Read Also: How to Calculate Income Tax in the US: A Clear Guide
2. Better Tax Treatment for Miners and Stakers
Today, miners and stakers often get taxed as soon as they receive tokens, even if they haven't sold them. The new bill proposes a much fairer approach:
- Taxes would only be applied when the assets are sold or used.
- This avoids double taxation and reduces unnecessary financial stress for those helping secure blockchain networks.
3. Tax Relief for Crypto Lending
Crypto lending is a growing space, but current tax laws treat lending as a taxable event.
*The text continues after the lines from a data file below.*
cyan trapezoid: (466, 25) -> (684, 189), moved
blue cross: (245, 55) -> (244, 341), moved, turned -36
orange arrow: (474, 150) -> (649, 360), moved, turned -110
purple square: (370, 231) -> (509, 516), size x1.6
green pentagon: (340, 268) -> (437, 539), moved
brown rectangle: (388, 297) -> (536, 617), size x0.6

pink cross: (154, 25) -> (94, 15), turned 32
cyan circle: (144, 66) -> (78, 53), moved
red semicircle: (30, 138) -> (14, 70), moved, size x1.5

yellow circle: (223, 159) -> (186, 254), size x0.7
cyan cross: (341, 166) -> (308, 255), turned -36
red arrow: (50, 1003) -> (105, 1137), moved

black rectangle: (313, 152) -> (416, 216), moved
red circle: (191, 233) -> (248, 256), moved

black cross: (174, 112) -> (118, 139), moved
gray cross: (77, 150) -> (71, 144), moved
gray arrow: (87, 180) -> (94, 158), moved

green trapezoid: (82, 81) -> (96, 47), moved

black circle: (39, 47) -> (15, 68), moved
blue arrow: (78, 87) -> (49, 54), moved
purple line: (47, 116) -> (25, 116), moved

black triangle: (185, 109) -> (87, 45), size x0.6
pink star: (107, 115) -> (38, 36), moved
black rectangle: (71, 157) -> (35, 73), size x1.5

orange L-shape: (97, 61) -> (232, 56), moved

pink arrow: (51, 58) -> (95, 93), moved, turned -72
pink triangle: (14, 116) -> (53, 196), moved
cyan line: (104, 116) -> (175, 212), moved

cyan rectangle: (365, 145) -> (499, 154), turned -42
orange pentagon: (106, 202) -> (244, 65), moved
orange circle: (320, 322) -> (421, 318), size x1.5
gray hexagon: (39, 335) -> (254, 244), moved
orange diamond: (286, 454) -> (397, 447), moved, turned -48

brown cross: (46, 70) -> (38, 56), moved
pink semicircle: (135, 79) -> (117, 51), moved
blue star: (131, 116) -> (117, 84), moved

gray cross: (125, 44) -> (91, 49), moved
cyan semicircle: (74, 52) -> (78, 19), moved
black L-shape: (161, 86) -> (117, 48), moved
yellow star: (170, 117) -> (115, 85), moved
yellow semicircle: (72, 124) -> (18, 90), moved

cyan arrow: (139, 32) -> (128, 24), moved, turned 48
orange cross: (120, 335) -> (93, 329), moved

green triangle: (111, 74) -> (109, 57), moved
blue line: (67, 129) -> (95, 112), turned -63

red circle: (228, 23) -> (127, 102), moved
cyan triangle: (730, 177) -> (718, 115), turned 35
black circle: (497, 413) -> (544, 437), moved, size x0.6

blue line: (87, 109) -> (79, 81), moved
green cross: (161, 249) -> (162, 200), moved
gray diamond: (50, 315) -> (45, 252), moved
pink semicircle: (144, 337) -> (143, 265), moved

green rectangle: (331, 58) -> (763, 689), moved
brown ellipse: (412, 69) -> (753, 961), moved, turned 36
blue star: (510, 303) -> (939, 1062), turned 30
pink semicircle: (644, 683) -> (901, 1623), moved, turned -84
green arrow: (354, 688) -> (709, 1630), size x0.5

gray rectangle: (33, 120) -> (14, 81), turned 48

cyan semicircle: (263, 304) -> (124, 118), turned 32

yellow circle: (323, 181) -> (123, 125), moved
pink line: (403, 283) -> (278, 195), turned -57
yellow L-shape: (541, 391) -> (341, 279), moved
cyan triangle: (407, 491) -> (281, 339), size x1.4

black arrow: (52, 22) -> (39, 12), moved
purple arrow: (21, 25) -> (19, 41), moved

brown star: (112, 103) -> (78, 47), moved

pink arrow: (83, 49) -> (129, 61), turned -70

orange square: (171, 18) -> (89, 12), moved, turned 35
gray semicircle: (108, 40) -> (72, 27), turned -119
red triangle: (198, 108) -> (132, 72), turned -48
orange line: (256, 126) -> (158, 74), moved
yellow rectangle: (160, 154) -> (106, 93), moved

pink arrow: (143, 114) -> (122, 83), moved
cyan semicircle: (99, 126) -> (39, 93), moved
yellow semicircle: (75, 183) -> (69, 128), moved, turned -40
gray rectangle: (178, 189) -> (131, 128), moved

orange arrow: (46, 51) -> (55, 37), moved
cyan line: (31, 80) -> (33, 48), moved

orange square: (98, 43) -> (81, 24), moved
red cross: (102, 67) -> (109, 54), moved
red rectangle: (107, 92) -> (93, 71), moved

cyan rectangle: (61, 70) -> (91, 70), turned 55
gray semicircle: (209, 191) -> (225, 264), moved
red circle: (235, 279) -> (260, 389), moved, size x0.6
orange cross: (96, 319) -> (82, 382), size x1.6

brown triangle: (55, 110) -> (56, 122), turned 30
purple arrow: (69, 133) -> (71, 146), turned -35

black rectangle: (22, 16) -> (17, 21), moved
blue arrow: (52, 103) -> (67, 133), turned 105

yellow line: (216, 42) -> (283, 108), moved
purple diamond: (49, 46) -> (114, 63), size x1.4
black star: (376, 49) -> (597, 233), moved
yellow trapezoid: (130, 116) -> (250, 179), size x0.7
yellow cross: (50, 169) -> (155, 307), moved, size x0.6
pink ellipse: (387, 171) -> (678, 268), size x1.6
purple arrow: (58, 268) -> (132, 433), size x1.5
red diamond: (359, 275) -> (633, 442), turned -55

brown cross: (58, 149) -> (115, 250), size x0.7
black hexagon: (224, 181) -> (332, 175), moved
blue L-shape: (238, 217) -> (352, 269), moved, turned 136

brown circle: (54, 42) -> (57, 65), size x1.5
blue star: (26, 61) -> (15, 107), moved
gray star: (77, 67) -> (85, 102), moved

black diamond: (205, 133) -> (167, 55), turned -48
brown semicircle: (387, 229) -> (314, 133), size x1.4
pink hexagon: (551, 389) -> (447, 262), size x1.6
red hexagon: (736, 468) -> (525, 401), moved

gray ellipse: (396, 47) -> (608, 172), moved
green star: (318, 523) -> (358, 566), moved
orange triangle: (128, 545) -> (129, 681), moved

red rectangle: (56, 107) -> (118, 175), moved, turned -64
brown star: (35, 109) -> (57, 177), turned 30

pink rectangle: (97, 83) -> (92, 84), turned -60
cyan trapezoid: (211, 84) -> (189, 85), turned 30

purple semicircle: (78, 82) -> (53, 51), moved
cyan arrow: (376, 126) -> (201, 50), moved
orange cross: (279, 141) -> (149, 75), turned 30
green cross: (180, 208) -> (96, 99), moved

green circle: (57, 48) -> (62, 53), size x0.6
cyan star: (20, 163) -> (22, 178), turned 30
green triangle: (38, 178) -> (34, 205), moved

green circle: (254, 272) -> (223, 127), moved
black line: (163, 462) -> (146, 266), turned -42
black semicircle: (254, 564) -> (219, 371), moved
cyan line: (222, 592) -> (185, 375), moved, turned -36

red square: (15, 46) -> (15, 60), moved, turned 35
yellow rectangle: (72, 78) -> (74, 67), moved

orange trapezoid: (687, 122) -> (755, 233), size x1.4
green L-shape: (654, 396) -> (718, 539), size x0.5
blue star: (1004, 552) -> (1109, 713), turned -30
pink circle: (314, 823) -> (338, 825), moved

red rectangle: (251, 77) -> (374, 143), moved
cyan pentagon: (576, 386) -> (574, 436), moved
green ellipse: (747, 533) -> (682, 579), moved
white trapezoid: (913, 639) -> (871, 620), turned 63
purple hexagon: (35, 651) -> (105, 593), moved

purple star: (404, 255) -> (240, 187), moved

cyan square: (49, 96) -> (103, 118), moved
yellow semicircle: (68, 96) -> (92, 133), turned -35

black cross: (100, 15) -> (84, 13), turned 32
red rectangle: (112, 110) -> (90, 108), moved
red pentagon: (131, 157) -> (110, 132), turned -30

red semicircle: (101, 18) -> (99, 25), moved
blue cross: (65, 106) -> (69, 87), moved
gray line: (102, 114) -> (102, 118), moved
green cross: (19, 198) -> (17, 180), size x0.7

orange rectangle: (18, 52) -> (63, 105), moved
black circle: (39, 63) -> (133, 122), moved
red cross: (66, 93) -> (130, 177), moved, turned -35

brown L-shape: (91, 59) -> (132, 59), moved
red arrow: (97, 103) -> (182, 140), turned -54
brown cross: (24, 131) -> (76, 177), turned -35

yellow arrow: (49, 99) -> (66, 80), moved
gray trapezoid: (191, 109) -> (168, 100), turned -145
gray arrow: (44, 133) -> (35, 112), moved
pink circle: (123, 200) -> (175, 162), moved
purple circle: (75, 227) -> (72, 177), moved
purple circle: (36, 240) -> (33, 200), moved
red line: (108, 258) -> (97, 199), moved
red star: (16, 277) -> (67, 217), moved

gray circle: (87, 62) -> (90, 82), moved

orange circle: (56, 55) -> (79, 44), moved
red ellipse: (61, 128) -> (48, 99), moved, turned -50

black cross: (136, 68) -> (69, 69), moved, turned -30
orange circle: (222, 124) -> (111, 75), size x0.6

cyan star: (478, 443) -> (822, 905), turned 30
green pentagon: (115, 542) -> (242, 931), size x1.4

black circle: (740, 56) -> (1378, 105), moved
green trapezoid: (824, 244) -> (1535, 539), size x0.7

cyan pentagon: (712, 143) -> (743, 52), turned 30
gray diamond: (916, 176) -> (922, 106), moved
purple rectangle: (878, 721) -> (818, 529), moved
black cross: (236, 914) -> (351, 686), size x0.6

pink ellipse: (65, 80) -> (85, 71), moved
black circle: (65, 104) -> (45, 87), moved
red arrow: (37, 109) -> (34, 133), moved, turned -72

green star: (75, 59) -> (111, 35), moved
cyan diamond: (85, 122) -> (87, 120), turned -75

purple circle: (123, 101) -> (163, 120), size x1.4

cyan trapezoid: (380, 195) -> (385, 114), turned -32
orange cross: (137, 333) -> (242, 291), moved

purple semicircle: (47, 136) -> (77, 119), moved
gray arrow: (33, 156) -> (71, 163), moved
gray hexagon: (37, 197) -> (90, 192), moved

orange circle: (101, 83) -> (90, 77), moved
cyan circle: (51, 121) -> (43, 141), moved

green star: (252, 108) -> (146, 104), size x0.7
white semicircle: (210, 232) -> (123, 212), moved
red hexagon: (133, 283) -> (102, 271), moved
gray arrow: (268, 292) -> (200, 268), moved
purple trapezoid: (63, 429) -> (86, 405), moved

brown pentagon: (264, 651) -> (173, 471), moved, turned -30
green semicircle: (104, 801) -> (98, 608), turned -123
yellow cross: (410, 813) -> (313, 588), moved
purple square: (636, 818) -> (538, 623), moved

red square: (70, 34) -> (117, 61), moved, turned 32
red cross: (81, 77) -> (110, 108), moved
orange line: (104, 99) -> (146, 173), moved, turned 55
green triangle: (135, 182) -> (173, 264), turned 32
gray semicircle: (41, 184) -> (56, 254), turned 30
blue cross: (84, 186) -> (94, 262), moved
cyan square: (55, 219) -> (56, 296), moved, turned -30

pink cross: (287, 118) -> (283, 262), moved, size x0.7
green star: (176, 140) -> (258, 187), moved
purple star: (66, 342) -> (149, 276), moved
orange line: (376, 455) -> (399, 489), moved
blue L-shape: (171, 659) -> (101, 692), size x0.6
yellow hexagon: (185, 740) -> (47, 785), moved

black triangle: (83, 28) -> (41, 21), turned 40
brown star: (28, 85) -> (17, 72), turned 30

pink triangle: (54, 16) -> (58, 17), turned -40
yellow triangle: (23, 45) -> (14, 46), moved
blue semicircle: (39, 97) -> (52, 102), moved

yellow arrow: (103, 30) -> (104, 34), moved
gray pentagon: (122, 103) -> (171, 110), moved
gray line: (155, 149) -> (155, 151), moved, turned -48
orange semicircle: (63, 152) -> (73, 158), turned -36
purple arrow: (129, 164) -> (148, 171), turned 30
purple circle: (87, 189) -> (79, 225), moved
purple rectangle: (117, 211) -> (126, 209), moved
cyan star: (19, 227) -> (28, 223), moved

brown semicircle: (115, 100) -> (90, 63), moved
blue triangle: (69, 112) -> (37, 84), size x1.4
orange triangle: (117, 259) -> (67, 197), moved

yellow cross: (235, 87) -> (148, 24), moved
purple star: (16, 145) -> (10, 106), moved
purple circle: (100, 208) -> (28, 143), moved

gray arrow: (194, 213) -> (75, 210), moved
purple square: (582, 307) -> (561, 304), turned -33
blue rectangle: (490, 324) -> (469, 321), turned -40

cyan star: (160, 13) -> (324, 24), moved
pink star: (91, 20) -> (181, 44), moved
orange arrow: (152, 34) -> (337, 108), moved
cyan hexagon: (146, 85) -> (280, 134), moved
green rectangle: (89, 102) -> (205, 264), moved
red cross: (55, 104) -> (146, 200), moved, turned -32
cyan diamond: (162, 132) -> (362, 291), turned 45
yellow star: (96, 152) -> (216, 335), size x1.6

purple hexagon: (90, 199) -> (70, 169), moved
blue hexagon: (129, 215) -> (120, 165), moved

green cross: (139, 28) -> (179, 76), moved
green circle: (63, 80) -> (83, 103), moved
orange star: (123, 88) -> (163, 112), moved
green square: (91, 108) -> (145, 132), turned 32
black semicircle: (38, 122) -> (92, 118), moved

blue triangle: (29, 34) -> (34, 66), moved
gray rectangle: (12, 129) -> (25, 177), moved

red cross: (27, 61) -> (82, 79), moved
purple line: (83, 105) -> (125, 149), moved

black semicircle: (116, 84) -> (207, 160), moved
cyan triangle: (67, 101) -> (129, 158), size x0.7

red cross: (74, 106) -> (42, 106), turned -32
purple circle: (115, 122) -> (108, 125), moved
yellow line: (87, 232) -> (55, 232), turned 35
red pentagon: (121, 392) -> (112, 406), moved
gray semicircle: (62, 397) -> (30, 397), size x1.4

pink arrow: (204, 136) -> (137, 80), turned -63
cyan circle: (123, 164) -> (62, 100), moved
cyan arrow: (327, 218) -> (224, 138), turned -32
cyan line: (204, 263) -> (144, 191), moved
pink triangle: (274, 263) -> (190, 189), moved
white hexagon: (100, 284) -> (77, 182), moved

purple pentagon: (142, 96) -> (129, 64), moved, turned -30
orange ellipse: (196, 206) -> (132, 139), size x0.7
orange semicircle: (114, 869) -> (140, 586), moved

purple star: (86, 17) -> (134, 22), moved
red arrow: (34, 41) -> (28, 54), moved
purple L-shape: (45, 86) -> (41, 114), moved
This bill aims to align crypto lending tax treatment with the stock market:
- Lending crypto won't be treated as a sale.
- Holders can lend and earn returns without triggering capital gains obligations.
4. Easier Crypto Donations
For those looking to donate crypto to charity, the bill would remove the requirement for expensive appraisals when donating commonly traded assets like BTC or ETH.
- This change could encourage more crypto philanthropy.
- Simplified donation rules could boost giving and save donors money.
Read Also: Plans for Bitcoin ETF, Japan Proposes Crypto Tax Reforms
Why the Crypto Tax Bill Matters for the U.S.
Senator Lummis argues that the current tax environment is discouraging innovation and pushing developers, startups, and investors to other countries.
By modernizing crypto tax rules:
1. The Crypto Tax Bill could generate $600 million in tax revenue over the next 10 years.
2. More importantly, it could encourage innovation and growth in the U.S. digital economy.
3. It provides clarity and fairness for individuals and businesses working with blockchain technology.
Read Also: New Bitcoin Regulation in Japan: Slash Taxes and ETF Ban Revoke
Conclusion
The proposed Crypto Tax Bill is more than just a policy tweak, it’s a major step toward normalizing crypto use in everyday life.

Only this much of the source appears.